[EXCERPTED RECORDS — start]

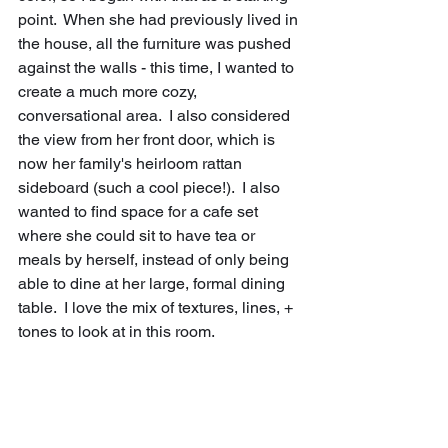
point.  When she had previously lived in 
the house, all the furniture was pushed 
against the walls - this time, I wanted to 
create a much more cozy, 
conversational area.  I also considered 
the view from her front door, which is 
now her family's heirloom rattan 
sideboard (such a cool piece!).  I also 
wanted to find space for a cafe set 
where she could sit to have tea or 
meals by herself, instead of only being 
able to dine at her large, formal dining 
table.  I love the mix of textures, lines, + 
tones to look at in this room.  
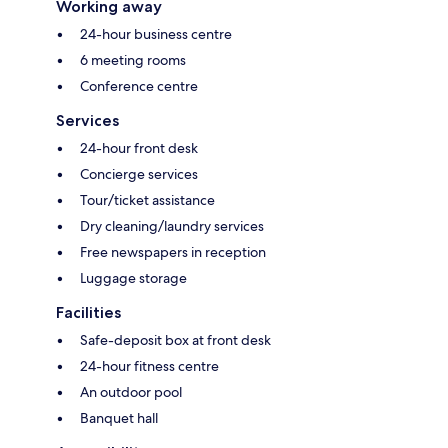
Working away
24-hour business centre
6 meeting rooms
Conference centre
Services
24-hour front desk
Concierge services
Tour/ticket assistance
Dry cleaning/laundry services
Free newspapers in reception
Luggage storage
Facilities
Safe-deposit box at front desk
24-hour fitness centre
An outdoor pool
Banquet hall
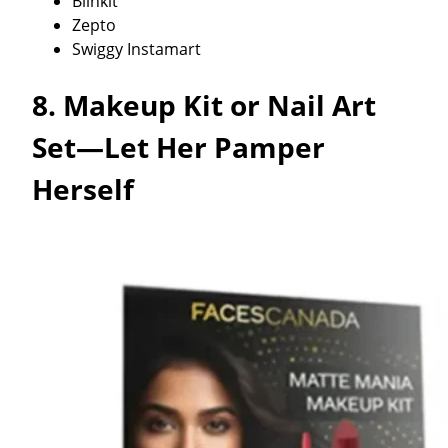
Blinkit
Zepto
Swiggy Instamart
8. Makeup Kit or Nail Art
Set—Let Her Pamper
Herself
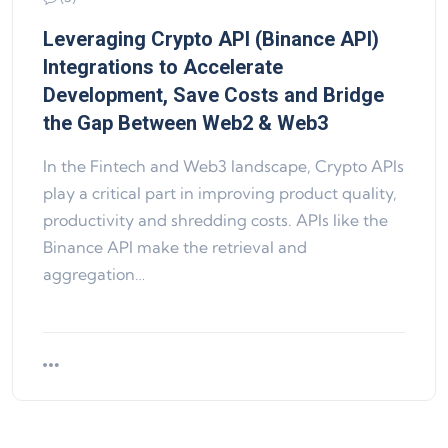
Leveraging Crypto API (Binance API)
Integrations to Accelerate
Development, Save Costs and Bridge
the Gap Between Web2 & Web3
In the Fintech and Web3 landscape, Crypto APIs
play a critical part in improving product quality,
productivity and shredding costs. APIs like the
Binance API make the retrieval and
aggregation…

[EXCERPTED RECORDS — finish]
[EXCERPTED RECORDS — start]

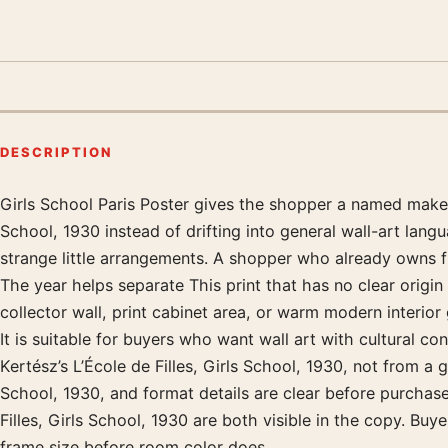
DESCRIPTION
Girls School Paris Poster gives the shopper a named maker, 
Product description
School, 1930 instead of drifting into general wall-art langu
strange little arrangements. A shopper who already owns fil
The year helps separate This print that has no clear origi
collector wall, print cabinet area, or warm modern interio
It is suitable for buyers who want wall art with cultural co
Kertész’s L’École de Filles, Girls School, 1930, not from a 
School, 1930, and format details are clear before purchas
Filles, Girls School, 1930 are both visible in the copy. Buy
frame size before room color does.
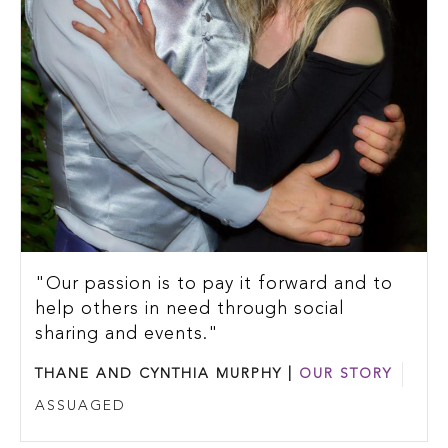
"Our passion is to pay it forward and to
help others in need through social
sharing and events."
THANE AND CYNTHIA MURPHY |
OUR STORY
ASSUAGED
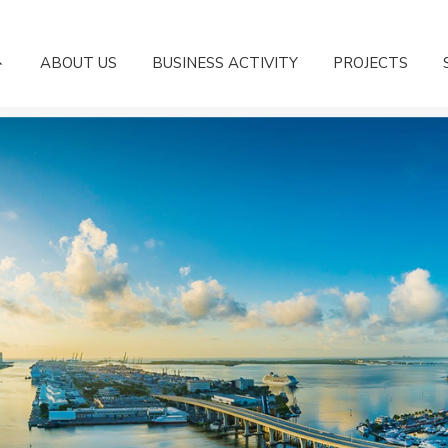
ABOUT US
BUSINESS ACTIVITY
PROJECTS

[EXCERPTED RECORDS — finish]

> YOUR OBJECTIVE: Above are the records; repeat exactly the lines from the one holding "previously lived in" down to the one holding "sideboard (such a", end lines included.

> WRITTEN RESPONSE:
point.  When she had previously lived in 
the house, all the furniture was pushed 
against the walls - this time, I wanted to 
create a much more cozy, 
conversational area.  I also considered 
the view from her front door, which is 
now her family's heirloom rattan 
sideboard (such a cool piece!).  I also 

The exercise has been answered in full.